▶ TASK STATEMENT
A faithful copy of every entry is the goal; keep the images out of it.

(Document understanding data)
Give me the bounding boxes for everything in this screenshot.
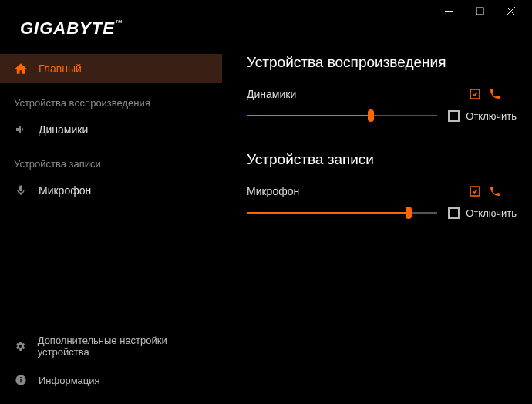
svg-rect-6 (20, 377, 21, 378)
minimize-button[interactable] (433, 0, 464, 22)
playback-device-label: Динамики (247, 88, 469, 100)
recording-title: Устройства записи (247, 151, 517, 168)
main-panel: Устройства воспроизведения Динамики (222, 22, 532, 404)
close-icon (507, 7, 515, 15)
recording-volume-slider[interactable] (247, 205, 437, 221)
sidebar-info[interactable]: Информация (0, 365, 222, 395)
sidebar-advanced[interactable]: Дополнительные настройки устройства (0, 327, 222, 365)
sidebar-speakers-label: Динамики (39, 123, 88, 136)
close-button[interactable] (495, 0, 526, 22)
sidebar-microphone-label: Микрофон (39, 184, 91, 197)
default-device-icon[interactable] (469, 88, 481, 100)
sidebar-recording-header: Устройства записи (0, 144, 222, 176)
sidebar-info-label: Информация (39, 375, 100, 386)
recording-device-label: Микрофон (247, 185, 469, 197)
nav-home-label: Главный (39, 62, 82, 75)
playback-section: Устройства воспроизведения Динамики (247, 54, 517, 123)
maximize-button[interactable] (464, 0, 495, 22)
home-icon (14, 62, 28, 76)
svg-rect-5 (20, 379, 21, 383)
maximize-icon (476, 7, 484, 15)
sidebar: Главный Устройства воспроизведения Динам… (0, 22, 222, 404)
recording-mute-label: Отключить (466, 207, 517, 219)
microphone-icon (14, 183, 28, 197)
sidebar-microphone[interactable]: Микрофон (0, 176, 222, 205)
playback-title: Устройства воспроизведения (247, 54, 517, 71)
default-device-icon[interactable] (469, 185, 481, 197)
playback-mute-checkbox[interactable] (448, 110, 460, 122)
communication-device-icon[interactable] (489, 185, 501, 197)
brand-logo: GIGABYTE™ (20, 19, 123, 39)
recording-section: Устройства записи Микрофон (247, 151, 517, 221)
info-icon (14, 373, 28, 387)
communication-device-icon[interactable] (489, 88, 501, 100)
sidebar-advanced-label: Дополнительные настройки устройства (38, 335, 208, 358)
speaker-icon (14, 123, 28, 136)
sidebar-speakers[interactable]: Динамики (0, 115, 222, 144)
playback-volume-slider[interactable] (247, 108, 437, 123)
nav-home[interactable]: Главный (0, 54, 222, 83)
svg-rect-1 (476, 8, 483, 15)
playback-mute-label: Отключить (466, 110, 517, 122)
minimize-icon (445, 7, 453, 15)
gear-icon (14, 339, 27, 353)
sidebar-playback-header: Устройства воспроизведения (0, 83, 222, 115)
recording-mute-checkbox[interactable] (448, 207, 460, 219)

▶ EXERCISE OUTPUT
Give me the bounding boxes for everything in this screenshot.
svg-rect-6 (20, 377, 21, 378)
minimize-button[interactable] (433, 0, 464, 22)
playback-device-label: Динамики (247, 88, 469, 100)
recording-title: Устройства записи (247, 151, 517, 168)
main-panel: Устройства воспроизведения Динамики (222, 22, 532, 404)
close-icon (507, 7, 515, 15)
recording-volume-slider[interactable] (247, 205, 437, 221)
sidebar-info[interactable]: Информация (0, 365, 222, 395)
sidebar-advanced[interactable]: Дополнительные настройки устройства (0, 327, 222, 365)
sidebar-speakers-label: Динамики (39, 123, 88, 136)
close-button[interactable] (495, 0, 526, 22)
sidebar-microphone-label: Микрофон (39, 184, 91, 197)
default-device-icon[interactable] (469, 88, 481, 100)
sidebar-recording-header: Устройства записи (0, 144, 222, 176)
sidebar-info-label: Информация (39, 375, 100, 386)
recording-device-label: Микрофон (247, 185, 469, 197)
nav-home-label: Главный (39, 62, 82, 75)
playback-section: Устройства воспроизведения Динамики (247, 54, 517, 123)
maximize-button[interactable] (464, 0, 495, 22)
home-icon (14, 62, 28, 76)
svg-rect-5 (20, 379, 21, 383)
maximize-icon (476, 7, 484, 15)
sidebar: Главный Устройства воспроизведения Динам… (0, 22, 222, 404)
recording-mute-label: Отключить (466, 207, 517, 219)
microphone-icon (14, 183, 28, 197)
sidebar-microphone[interactable]: Микрофон (0, 176, 222, 205)
playback-title: Устройства воспроизведения (247, 54, 517, 71)
default-device-icon[interactable] (469, 185, 481, 197)
playback-mute-checkbox[interactable] (448, 110, 460, 122)
communication-device-icon[interactable] (489, 185, 501, 197)
brand-logo: GIGABYTE™ (20, 19, 123, 39)
recording-section: Устройства записи Микрофон (247, 151, 517, 221)
info-icon (14, 373, 28, 387)
communication-device-icon[interactable] (489, 88, 501, 100)
sidebar-advanced-label: Дополнительные настройки устройства (38, 335, 208, 358)
speaker-icon (14, 123, 28, 136)
sidebar-speakers[interactable]: Динамики (0, 115, 222, 144)
playback-volume-slider[interactable] (247, 108, 437, 123)
nav-home[interactable]: Главный (0, 54, 222, 83)
svg-rect-1 (476, 8, 483, 15)
playback-mute-label: Отключить (466, 110, 517, 122)
minimize-icon (445, 7, 453, 15)
gear-icon (14, 339, 27, 353)
sidebar-playback-header: Устройства воспроизведения (0, 83, 222, 115)
recording-mute-checkbox[interactable] (448, 207, 460, 219)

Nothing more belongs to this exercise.